Re: [PATCH v1] read-cache: speed up index load through parallelization

Ben Peart <peartben@xxxxxxxxx> · Thu, 23 Aug 2018 15:44:58 -0400

On 8/23/2018 1:31 PM, Stefan Beller wrote:
On Thu, Aug 23, 2018 at 8:45 AM Ben Peart <Ben.Peart@xxxxxxxxxxxxx> wrote:

This patch helps address the CPU cost of loading the index by creating
multiple threads to divide the work of loading and converting the cache
entries across all available CPU cores.

It accomplishes this by having the primary thread loop across the index file
tracking the offset and (for V4 indexes) expanding the name. It creates a
thread to process each block of entries as it comes to them. Once the
threads are complete and the cache entries are loaded, the rest of the
extensions can be loaded and processed normally on the primary thread.

Performance impact:

read cache .git/index times on a synthetic repo with:

100,000 entries
FALSE       TRUE        Savings     %Savings
0.014798767 0.009580433 0.005218333 35.26%

1,000,000 entries
FALSE       TRUE        Savings     %Savings
0.240896533 0.1751243   0.065772233 27.30%

read cache .git/index times on an actual repo with:

~3M entries
FALSE       TRUE        Savings     %Savings
0.59898098  0.4513169   0.14766408  24.65%

Signed-off-by: Ben Peart <Ben.Peart@xxxxxxxxxxxxx>
---

Notes:
     Base Ref: master
     Web-Diff: https://github.com/benpeart/git/commit/67a700419b
     Checkout: git fetch https://github.com/benpeart/git read-index-multithread-v1 && git checkout 67a700419b

  Documentation/config.txt |   8 ++
  config.c                 |  13 +++
  config.h                 |   1 +
  read-cache.c             | 218 ++++++++++++++++++++++++++++++++++-----
  4 files changed, 216 insertions(+), 24 deletions(-)

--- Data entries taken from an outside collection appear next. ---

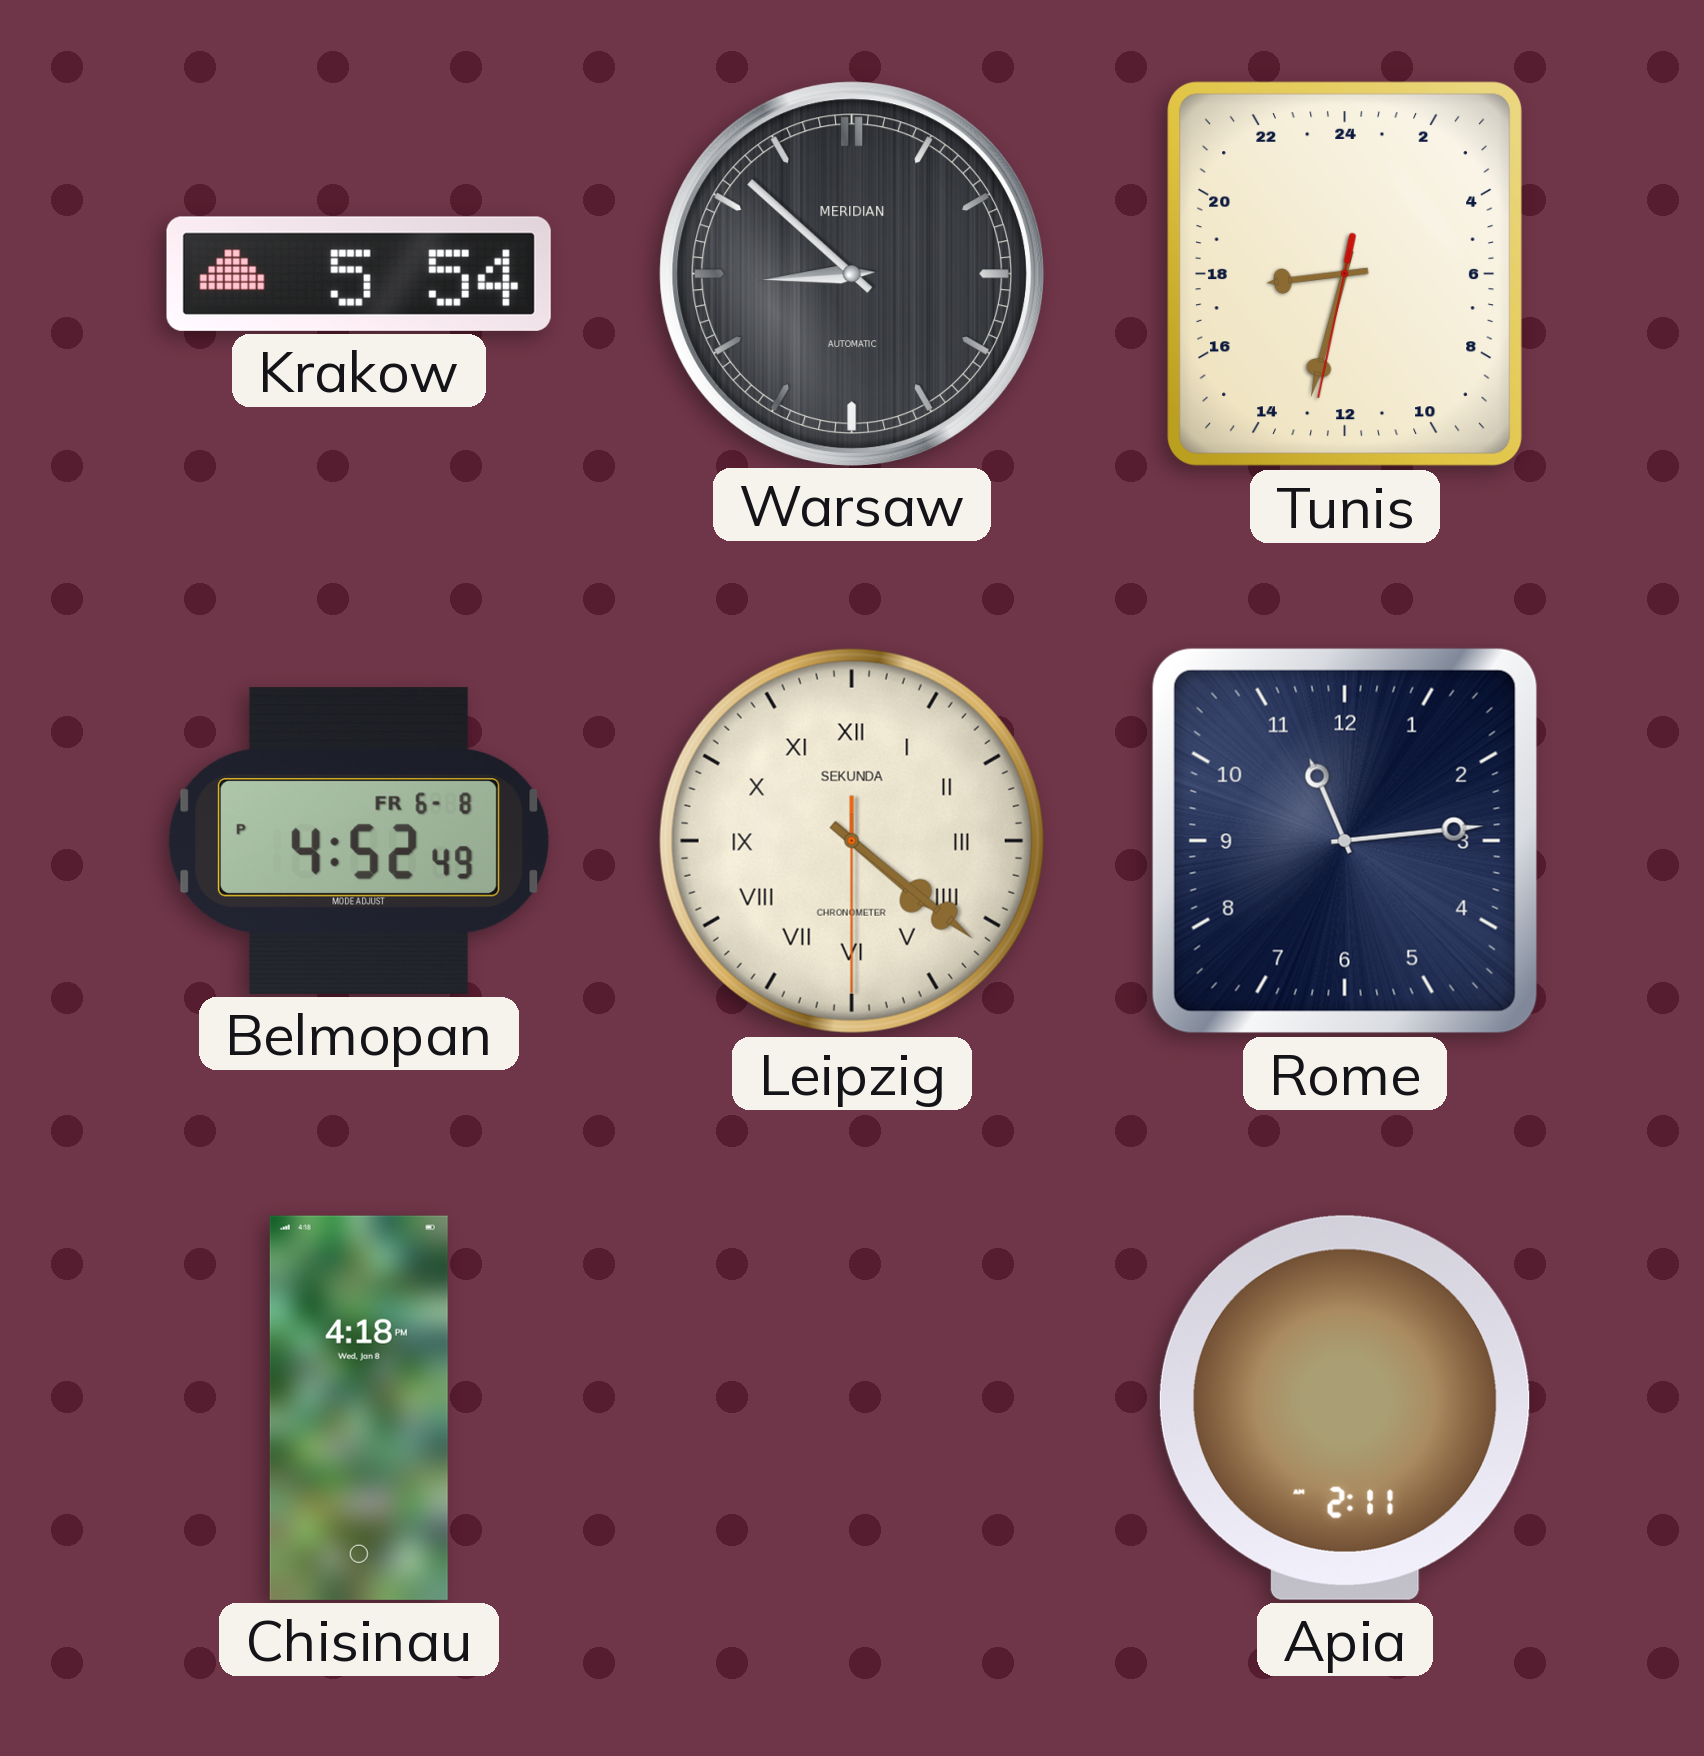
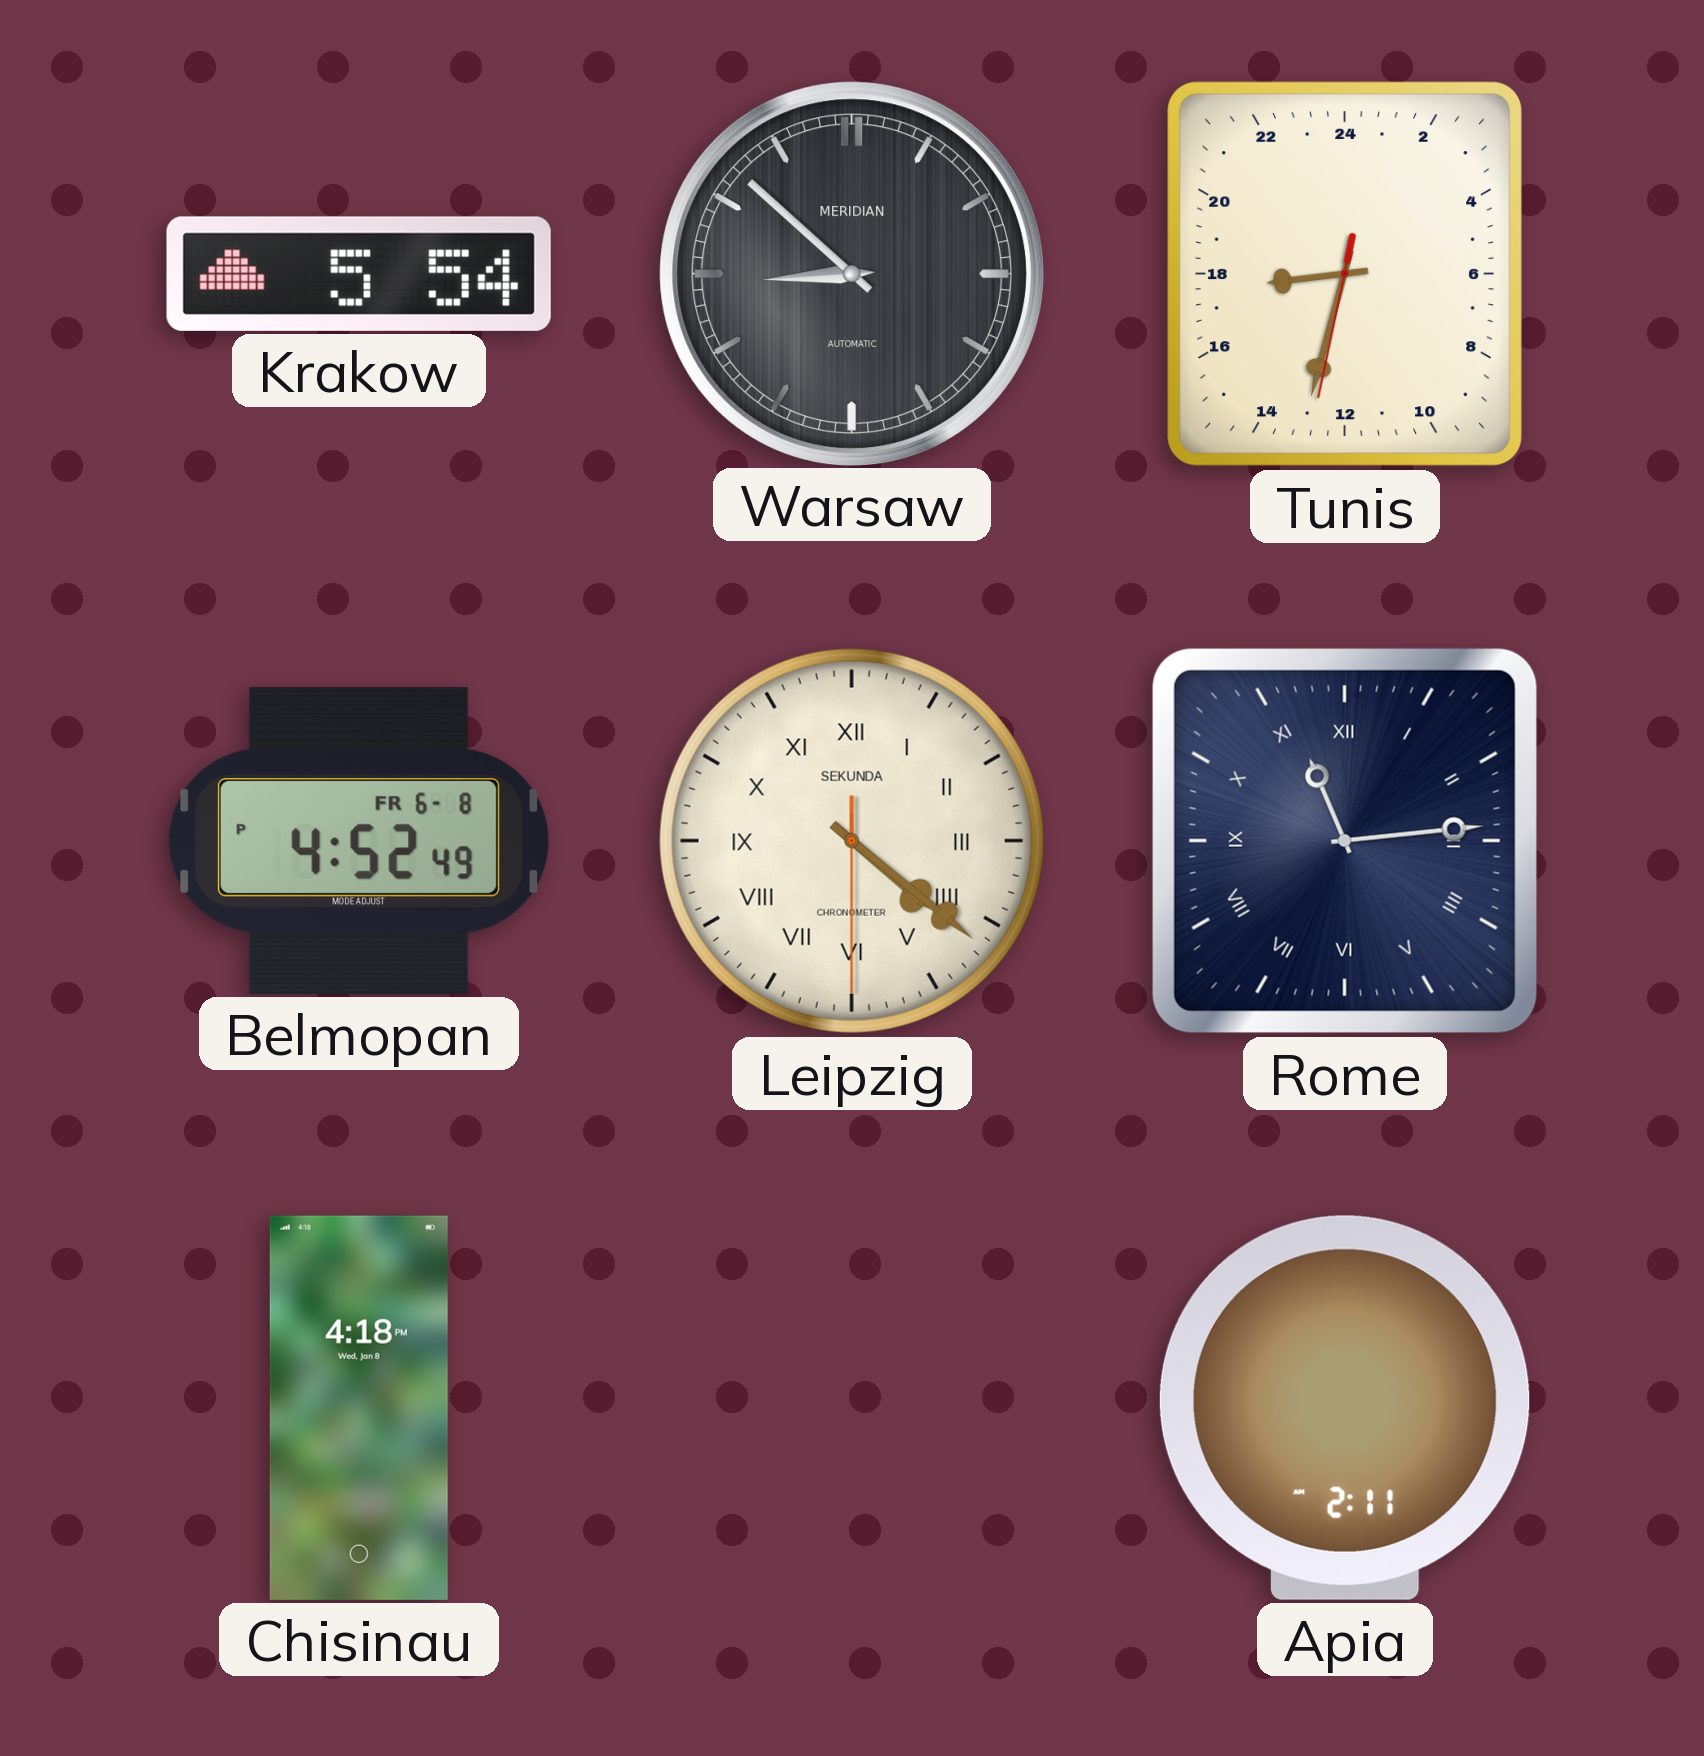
Rome numerals: Arabic -> Roman
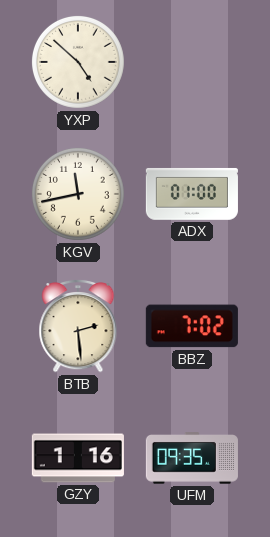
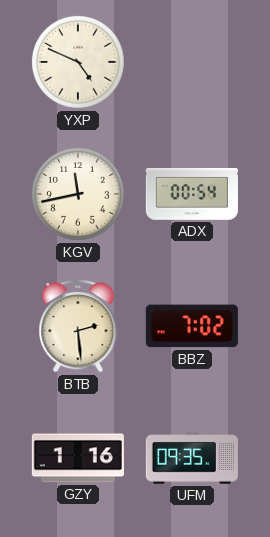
YXP: 4:52 -> 4:49
ADX: 01:00 -> 00:54
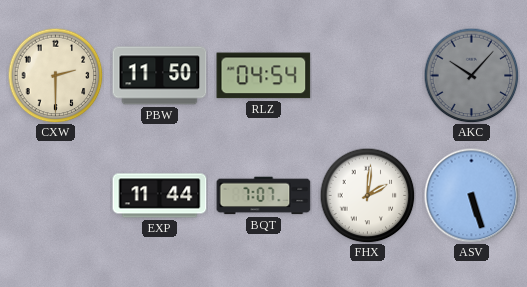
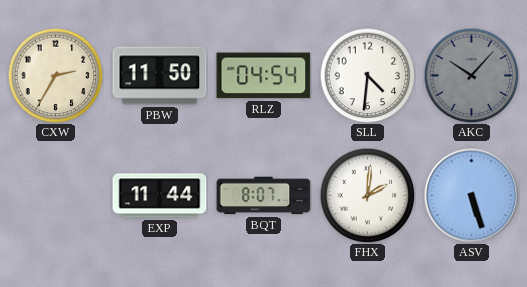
CXW: 2:30 -> 2:35
SLL: none -> 4:31
BQT: 7:07 -> 8:07
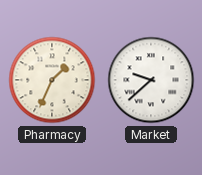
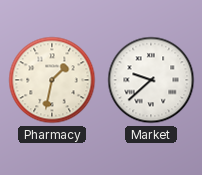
Pharmacy: 1:34 -> 1:32
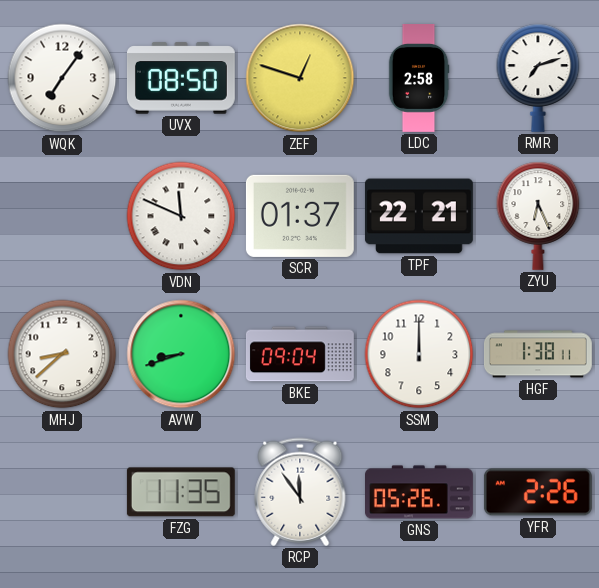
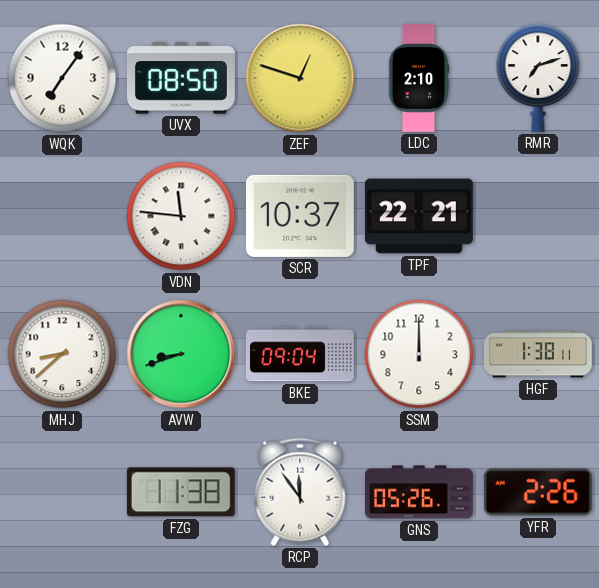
LDC: 2:58 -> 2:10
VDN: 11:49 -> 11:46
SCR: 01:37 -> 10:37
ZYU: 6:26 -> none
FZG: 11:35 -> 11:38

diff --git a/Documentation/config.txt b/Documentation/config.txt
index 1c42364988..3344685cc4 100644
--- a/Documentation/config.txt
+++ b/Documentation/config.txt
@@ -899,6 +899,14 @@ relatively high IO latencies.  When enabled, Git will do the
  index comparison to the filesystem data in parallel, allowing
  overlapping IO's.  Defaults to true.

+core.fastIndex::
+       Enable parallel index loading
++
+This can speed up operations like 'git diff' and 'git status' especially
+when the index is very large.  When enabled, Git will do the index
+loading from the on disk format to the in-memory format in parallel.
+Defaults to true.

"fast" is a non-descriptive word as we try to be fast in any operation?
Maybe core.parallelIndexReading as that just describes what it
turns on/off, without second guessing its effects?
(Are there still computers with just a single CPU, where this would not
make it faster? ;-))


How about core.parallelReadIndex?  Slightly shorter and matches the 
function names better.


+int git_config_get_fast_index(void)
+{
+       int val;
+
+       if (!git_config_get_maybe_bool("core.fastindex", &val))
+               return val;
+
+       if (getenv("GIT_FASTINDEX_TEST"))
+               return 1;

We look at this env value just before calling this function,
can be write it to only look at the evn variable once?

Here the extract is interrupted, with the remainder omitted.